Ariadne ducked through a dark gap, climbed the stairs carved into the side of a wall, and sat atop it. He sat beside her, looking out from the center over the glimmering stone tracery.
“What is this place?” It came out a whisper.
She lifted her palms. “No one knows. We think one of the ninety-nine fabled cities of the ancient Minoans.”
“And Ariadne. Her labyrinth?”
“Who can say? There is power here.”
They sat in silence, watching the distant flare and sparkle of fireworks.
She turned to face him as another fireburst reflected in her eyes. “Peter, you were right. We need to talk.”
“About what just happened in the church? Saint Ariadne and her miracles?”
“Nonsense.” Her voice took on an edge. “My work has nothing to do with churches and miracles.”
“It did for that girl and her mother. She was down on her knees to you.” Something—maybe the shadowy power of the place urging him to just the opposite—made him goad her. “Why don’t you let them worship you?”
“I don’t want that.”
“Then why did you go down that night and heal those plague victims at the village?

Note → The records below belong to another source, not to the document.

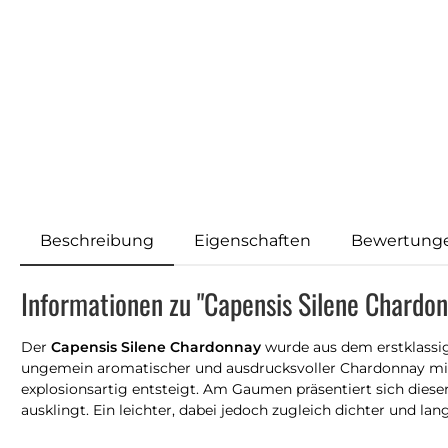
Beschreibung
Eigenschaften
Bewertung
Informationen zu "Capensis Silene Chardo
Der
Capensis Silene Chardonnay
wurde aus dem erstklassig
ungemein aromatischer und ausdrucksvoller Chardonnay mit 
explosionsartig entsteigt. Am Gaumen präsentiert sich diese
ausklingt. Ein leichter, dabei jedoch zugleich dichter und la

That’s what Georgios said. You did, didn’t you?” His voice echoed from the stone walls, angry, and he wasn’t sure why. He edged back uneasily to stare at her.
She met his gaze in the dimness. “I am all too human, Peter. As you reminded me that night.”
“Now, wait, I—”
“And I must ask you now to make a choice.” She sighed, raising a hand in that gesture he’d come to know, to touch the crystal over her breast. Somehow in the shifting moonlight and cloud-shadow the movement was slow and sensual, beckoning him closer—to feel the heat of her skin, inhale the fragrance of her hair flowing over him like dark waves, let his hands ride the full curves of breasts and thighs into sweet oblivion. . . .

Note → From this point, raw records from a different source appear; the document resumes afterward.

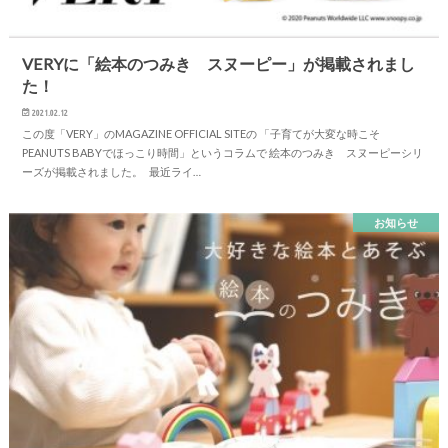
VERYに「絵本のつみき スヌーピー」が掲載されまし
た！
2021.02.12
この度「VERY」のMAGAZINE OFFICIAL SITEの 「子育てが大変な時こそ
PEANUTS BABYでほっこり時間」というコラムで 絵本のつみき スヌーピーシリ
ーズが掲載されました。 最近ライ…
お知らせ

He blinked and caught himself leaning closer to her. He pulled back to see she was swaying, eyes closed and lips parted, gripping the necklace.
He shivered. “Ariadne. . . .” His voice came out hoarse.

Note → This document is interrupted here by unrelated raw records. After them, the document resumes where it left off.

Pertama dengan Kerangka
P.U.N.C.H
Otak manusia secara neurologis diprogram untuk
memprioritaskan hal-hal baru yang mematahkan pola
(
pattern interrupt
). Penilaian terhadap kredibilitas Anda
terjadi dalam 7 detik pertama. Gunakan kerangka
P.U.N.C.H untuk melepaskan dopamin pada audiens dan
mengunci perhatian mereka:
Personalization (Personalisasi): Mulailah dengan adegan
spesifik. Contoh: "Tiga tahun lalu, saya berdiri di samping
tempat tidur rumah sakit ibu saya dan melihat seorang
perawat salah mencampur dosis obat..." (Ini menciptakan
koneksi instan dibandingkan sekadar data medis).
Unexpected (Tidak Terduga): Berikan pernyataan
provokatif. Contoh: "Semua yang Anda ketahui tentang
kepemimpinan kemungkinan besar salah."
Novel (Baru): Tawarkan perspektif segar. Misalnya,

She lowered her hands and took a deep, shuddering breath. “Ohi. Not that way,” she whispered in Greek.
A ragged cloud drifted across the moon, and she turned back to him, a trick of shadows and moonlight now seaming her face like the ancient, storm-weathered stones around her. She said abruptly, “Peter. Will you come to Delphi with me, to the last site I need to test? It will be difficult, and dangerous for you—not only danger from the mercenaries or my father’s men, but for what you may see. I can’t explain, only that it must be done. If you turn back now, I’ll be grateful for all the help you’ve given me. If you come, you must trust me.”
The waxing moon sailed free of the clouds as she dropped her gaze to her fingers plaiting themselves in her lap. She bit her lip, looking all at once like that shy young girl in the photo in Demetrios’s parlor. “Petro. . . .” Her voice trembled. “As I’ve learned to trust you.”
He reached over to take her hands between his and still their tremor. “Easy, now.”
She met his gaze. She looked tired, but holding firm.
He gave her a wry smile, squeezed her hands, and released them. Etse k’etse. “I guess we’re both crazy. Count me in.”